State grant secures beds for some encampment members

Updated: October 11, 2018 – 12:23 pm

Hennepin County will use a $214,000 state grant to place some members of a large encampment near Franklin & Hiawatha in supportive housing.

The funds will be used to create space for a dozen or more people at the former Kateri Residence in Whittier. The beds are reserved for American Indians with substance abuse disorders who are also experiencing homelessness.

“It’s not the total solution to the encampment, but it’s 12–16 additional beds of permanent capacity that are available to people in our community,” said Commissioner Peter McLaughlin, who represents District 4 on the Hennepin County Board.

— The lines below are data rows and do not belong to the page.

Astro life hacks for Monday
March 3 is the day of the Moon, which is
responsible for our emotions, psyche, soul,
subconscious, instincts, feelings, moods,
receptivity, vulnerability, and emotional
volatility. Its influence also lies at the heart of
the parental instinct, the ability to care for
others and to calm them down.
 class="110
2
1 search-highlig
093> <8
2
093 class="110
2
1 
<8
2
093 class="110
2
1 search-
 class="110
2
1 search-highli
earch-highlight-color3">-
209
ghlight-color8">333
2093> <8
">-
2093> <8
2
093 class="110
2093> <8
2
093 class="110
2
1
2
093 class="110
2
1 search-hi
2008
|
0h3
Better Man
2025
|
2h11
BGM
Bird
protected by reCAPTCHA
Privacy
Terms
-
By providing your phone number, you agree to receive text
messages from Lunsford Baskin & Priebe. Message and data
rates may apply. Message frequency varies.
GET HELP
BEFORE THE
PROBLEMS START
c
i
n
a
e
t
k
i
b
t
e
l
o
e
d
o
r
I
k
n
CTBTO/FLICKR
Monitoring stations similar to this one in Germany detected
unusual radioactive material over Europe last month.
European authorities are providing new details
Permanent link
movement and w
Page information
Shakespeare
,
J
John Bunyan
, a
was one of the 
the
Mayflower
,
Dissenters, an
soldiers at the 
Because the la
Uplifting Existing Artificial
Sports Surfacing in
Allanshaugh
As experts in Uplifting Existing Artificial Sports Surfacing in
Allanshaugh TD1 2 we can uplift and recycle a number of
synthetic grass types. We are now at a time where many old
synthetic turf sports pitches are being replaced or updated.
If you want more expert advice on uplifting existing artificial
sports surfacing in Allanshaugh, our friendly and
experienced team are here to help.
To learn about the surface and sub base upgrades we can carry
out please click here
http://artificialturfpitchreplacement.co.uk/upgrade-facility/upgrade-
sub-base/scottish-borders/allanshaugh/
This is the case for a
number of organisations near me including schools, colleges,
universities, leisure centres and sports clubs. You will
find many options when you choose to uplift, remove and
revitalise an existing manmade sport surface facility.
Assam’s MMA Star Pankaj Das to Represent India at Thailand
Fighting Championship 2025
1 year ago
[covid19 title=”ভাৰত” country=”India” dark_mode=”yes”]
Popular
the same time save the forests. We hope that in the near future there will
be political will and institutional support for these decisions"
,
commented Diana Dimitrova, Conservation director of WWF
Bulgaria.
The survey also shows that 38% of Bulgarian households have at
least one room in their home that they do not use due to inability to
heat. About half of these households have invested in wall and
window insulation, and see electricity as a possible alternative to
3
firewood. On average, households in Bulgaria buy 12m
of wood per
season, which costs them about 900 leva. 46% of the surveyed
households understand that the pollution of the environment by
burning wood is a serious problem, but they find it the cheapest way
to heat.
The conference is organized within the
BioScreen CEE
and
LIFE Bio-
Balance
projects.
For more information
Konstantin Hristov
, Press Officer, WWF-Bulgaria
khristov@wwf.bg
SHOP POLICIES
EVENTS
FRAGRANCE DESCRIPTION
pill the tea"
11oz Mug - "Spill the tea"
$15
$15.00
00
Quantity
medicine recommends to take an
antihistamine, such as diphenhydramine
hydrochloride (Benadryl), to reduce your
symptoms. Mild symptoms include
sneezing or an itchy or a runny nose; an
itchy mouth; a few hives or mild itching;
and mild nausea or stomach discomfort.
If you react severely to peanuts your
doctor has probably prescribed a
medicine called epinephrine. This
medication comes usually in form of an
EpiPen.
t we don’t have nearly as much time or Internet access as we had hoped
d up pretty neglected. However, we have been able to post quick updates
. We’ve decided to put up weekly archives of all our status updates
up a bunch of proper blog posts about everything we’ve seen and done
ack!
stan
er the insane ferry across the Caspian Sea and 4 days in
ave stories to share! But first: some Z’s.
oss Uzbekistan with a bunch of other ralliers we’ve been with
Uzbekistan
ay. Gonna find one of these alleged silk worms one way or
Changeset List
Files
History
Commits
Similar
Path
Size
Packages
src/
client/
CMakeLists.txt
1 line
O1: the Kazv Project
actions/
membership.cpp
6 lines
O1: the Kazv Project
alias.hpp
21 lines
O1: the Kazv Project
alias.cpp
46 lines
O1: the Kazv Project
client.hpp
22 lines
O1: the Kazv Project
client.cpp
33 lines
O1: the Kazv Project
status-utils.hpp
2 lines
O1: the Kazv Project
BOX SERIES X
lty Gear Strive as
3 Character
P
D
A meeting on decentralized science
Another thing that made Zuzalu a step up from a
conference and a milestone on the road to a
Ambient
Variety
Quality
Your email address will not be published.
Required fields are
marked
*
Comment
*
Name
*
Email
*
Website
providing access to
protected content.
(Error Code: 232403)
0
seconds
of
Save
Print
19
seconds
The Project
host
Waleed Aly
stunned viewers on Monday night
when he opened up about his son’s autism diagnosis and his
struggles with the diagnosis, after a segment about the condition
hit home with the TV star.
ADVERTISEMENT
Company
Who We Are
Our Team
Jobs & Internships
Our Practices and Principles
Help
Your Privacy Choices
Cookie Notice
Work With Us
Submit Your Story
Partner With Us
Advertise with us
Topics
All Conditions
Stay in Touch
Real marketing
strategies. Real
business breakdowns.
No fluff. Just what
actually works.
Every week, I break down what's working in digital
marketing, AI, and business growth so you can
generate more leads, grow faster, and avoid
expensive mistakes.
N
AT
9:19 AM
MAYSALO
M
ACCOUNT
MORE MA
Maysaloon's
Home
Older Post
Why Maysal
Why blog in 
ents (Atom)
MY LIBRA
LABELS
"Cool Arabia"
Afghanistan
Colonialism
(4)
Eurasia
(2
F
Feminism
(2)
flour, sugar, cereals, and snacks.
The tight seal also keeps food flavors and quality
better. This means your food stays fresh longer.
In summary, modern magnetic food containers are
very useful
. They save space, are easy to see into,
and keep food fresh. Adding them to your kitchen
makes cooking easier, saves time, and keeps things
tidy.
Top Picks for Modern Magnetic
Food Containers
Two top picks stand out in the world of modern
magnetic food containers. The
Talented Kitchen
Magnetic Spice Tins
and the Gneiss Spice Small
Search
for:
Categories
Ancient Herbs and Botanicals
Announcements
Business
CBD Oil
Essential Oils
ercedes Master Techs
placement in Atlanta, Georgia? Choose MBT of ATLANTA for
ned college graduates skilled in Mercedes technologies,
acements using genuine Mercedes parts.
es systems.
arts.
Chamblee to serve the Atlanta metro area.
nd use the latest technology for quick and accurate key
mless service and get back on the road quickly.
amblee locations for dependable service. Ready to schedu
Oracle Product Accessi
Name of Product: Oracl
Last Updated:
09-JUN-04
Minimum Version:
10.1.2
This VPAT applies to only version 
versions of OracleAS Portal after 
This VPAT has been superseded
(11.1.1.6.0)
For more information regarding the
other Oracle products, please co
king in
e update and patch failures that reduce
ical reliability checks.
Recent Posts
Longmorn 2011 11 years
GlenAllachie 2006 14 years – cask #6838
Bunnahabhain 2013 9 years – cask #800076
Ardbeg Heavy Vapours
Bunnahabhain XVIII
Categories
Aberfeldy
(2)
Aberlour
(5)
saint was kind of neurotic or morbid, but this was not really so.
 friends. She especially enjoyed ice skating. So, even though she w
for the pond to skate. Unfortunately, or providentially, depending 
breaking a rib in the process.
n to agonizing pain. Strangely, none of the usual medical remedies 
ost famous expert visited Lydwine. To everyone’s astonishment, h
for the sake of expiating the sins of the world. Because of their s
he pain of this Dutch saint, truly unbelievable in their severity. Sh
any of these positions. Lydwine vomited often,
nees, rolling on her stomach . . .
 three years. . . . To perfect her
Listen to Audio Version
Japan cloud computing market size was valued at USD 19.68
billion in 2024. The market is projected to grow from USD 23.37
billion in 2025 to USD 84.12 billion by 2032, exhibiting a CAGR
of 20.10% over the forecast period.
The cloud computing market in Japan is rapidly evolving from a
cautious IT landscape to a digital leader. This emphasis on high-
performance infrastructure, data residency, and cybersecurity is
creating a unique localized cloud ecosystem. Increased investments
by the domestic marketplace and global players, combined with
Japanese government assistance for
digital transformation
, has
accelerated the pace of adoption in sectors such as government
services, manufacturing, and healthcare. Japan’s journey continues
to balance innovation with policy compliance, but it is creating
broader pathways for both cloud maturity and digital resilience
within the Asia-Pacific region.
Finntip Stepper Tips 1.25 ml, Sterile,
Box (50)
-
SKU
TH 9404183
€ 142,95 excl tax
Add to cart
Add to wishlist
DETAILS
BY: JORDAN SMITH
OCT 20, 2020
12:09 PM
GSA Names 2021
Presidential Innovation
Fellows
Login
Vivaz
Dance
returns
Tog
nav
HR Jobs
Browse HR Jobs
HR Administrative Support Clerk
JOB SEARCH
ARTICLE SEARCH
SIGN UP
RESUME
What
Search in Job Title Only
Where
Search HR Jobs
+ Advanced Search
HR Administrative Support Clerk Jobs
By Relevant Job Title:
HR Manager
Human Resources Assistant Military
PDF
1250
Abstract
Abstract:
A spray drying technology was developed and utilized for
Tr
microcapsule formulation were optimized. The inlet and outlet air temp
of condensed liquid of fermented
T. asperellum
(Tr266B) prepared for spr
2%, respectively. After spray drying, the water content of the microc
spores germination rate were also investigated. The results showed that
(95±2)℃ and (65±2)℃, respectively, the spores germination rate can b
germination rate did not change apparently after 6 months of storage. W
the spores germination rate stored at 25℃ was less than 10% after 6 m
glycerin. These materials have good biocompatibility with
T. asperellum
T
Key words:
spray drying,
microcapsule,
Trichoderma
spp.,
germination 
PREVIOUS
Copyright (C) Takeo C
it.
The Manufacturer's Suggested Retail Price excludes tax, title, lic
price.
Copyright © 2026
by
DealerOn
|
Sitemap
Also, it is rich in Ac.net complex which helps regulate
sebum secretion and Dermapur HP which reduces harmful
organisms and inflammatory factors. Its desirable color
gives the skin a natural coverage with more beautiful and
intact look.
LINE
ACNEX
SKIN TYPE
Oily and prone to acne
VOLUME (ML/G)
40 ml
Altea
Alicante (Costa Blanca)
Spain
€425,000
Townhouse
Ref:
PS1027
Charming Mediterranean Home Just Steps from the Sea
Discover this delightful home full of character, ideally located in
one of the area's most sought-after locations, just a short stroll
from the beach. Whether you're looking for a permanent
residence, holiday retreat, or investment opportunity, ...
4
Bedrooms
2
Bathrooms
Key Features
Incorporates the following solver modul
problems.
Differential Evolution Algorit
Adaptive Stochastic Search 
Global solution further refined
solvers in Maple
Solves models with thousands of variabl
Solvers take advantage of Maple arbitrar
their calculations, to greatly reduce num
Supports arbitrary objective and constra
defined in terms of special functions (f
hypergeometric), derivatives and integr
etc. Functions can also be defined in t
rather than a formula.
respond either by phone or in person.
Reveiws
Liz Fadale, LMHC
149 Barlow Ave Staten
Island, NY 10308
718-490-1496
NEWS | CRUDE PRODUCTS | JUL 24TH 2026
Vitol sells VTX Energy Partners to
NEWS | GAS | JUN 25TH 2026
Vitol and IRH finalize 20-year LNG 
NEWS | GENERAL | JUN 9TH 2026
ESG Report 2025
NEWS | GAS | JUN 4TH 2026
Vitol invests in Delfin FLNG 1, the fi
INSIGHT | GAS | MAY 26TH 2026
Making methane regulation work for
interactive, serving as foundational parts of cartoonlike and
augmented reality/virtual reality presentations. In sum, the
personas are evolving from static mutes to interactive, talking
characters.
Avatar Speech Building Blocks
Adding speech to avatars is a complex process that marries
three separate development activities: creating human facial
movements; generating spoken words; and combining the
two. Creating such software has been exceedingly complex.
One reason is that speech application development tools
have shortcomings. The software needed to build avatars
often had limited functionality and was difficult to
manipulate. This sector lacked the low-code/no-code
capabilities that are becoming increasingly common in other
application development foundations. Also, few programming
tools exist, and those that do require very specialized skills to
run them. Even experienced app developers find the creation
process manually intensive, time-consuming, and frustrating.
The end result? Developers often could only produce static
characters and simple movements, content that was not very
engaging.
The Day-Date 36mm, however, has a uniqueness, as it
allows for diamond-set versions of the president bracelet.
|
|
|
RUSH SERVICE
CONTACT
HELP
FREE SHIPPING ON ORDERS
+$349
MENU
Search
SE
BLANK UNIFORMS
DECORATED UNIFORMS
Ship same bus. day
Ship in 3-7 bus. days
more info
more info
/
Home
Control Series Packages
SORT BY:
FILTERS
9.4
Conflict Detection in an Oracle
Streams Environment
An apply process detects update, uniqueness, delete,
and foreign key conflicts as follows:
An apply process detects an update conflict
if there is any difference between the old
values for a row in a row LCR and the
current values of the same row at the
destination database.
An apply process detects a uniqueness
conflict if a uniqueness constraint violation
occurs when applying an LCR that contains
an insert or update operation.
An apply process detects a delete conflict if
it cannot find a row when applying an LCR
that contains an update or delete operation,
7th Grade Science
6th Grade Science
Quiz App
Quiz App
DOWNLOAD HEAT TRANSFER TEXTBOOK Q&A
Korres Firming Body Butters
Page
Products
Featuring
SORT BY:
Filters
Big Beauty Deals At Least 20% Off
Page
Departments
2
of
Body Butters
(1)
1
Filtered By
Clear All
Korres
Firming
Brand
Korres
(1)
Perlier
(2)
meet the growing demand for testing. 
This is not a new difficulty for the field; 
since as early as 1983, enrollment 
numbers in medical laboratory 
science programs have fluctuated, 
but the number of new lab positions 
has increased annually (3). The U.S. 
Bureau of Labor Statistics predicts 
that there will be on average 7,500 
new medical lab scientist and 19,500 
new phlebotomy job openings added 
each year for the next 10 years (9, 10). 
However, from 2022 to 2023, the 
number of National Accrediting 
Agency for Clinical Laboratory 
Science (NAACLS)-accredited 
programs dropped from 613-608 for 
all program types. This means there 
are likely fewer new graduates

The state allocation, intended to cover operating costs, will continue beyond 2018 with cost-of-living adjustments. The source of the funds is the Minnesota Department of Human Services’ Housing Support program.

St. Stephen’s Human Services previously operated Kateri as safe and sober housing for American Indian women. The nonprofit announced last year it would close the transitional housing program because of a shortfall in operating funds and the need for a better approach to treating the residents’ chemical dependency issues.

American Indian Community Development Corporation recently purchased the building at 2408 4th Ave. S. McLaughlin said AICDC was making “minor renovations” to the building, adding that it “should be ready within a couple weeks” to welcome new residents.

Jennifer DeCubellis, deputy county administrator in charge of human services, said the county continues to work at the encampment, attending to both the immediate needs of the hundreds of people living outdoors and working with the state and county to find a permanent housing solution for camp residents. DeCubellis noted that the county’s Health Care for the Homeless team was engaged at the site long before it drew widespread attention.

“This is the work the county does every day, and it’s just getting highlighted because of the media attention” on the encampment, she said.